A similar question has been asked recently, but is not the same.

The Mercurial website has a detailed page listing comparisons for 4 different options for getting Mercurial and Subversion to interoperate.

I am wondering if anyone out there has tried one or more of these, and could relate any really good or really bad experiences. The note on the hgsubversion download says

hgsubversion is an extension for Mercurial that allows using Mercurial as a Subversion client. Right now it is not ready for production use. You should only be using this if you're ready to hack on it, and go diving into the internals of Mercurial and/or Subversion.

which is about as inviting to me signs that say "Abandon hope, all ye who enter here" or "Trespassers will be arrested". So I'm just wondering if this or any of the other alternatives are worth trying for someone who doesn't have a lot of extra time to hack around.

+1  A: 

I've been using Subversion for several years, but I'm interested in trying out this distributed VCS idea. (I would like to use git, but it isn't so good on Windows which rules it out for use at my work. So I next would like to try Mercurial.)

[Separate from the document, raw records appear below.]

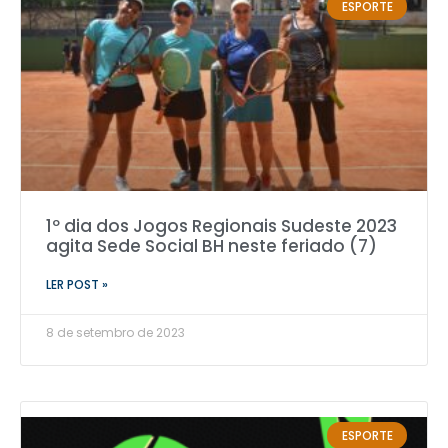
ESPORTE
1º dia dos Jogos Regionais Sudeste 2023
agita Sede Social BH neste feriado (7)
LER POST »
8 de setembro de 2023
ESPORTE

I initially would like to push and pull with a Subversion server. So I tried option 1, hgsubversion. I'm on Ubuntu 9.04 (Jaunty) with hg 1.1.2. I followed the directions given on that web page. It all seemed to install fine. But when I tried the hg svnclone command, I got an "unknown command" error. Further digging showed that now you just do hg clone with the SVN URL prefixed by svn+. e.g.:

hg clone svn+https://server/svn/repo/

But then, I got an error message:

abort: could not import module encoding!

That seems to be a known bug, but after some fiddling around, I couldn't figure out what I'm meant to do to fix it.

Summary: option 1 currently not functional for me. The other options don't fit my desired work-flow.

Update: I tried it again with Mercurial 1.2.1, and got the same result. Someone told me that the in-development mercurial-crew branch should work.

Craig McQueen
you need the latest versions of mercurial and hgsubversion. However - be careful with hgsubversion at the moment. It looks like there is a lot of refactoring going on
Nick R
Thanks. I added an update re 1.2.1 and mercurial-crew.
Craig McQueen
Yeah, you need Mercurial 1.3 -- the encoding module was added after 1.2.1 was released.
Martin Geisler
+2  A: 

I think hgsubversions author is being a bit paranoid. If you follow the README - meaning use suitably recent versions of mercurial and subversion - not whatever happens to be installed on or by your distro - then it actually works fairly well. Likewise, the documentation included is up to date; whereas what you find on the web may not be. I've been using it for a couple of weeks with reasonable - but not perfect - results.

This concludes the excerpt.